WHAT IS NEEDED:
Copy every line of the listing that holds the string "students".

╔══

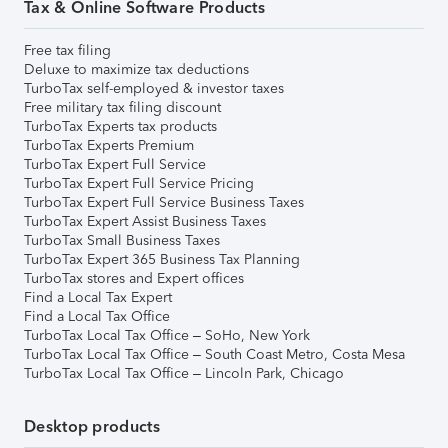
Tax & Online Software Products
Free tax filing
Deluxe to maximize tax deductions
TurboTax self-employed & investor taxes
Free military tax filing discount
TurboTax Experts tax products
TurboTax Experts Premium
TurboTax Expert Full Service
TurboTax Expert Full Service Pricing
TurboTax Expert Full Service Business Taxes
TurboTax Expert Assist Business Taxes
TurboTax Small Business Taxes
TurboTax Expert 365 Business Tax Planning
TurboTax stores and Expert offices
Find a Local Tax Expert
Find a Local Tax Office
TurboTax Local Tax Office – SoHo, New York
TurboTax Local Tax Office – South Coast Metro, Costa Mesa
TurboTax Local Tax Office – Lincoln Park, Chicago
Desktop products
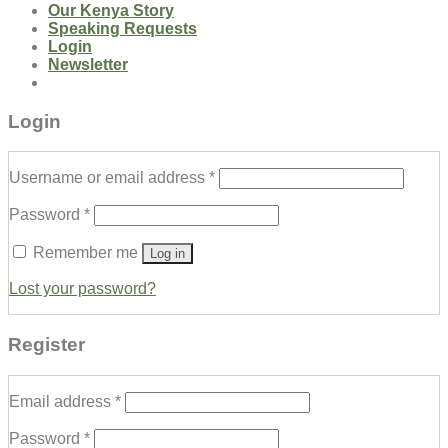
Our Kenya Story
Speaking Requests
Login
Newsletter
Login
Username or email address
*
Password
*
Remember me
Log in
Lost your password?
Register
Email address
*
Password
*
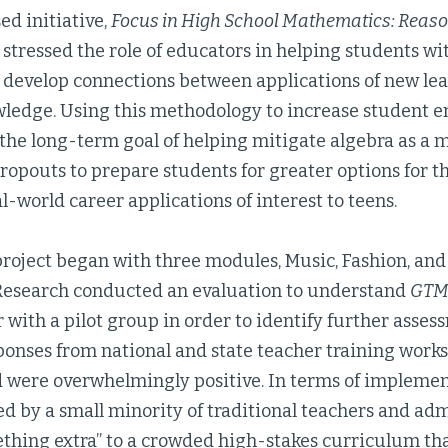
d initiative,
Focus in High School Mathematics: Reas
 stressed the role of educators in helping students wi
develop connections between applications of new lea
wledge. Using this methodology to increase student
he long-term goal of helping mitigate algebra as a ma
ropouts to prepare students for greater options for t
al-world career applications of interest to teens.
roject began with three modules, Music, Fashion, an
esearch conducted an evaluation to understand
GT
r with a pilot group in order to identify further asses
ponses from national and state teacher training work
 were overwhelmingly positive. In terms of implement
d by a small minority of traditional teachers and ad
thing extra” to a crowded high-stakes curriculum th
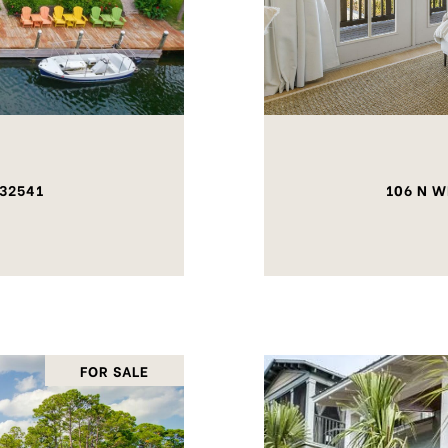
 32541
106 N W
FOR SALE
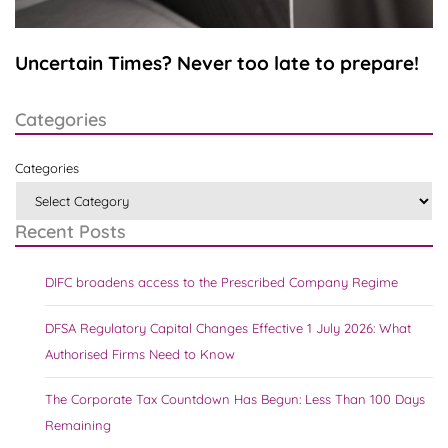
Uncertain Times? Never too late to prepare!
Categories
Categories
Recent Posts
DIFC broadens access to the Prescribed Company Regime
DFSA Regulatory Capital Changes Effective 1 July 2026: What
Authorised Firms Need to Know
The Corporate Tax Countdown Has Begun: Less Than 100 Days
Remaining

╚══

RESPONSE AREA:
 stressed the role of educators in helping students wi
ropouts to prepare students for greater options for t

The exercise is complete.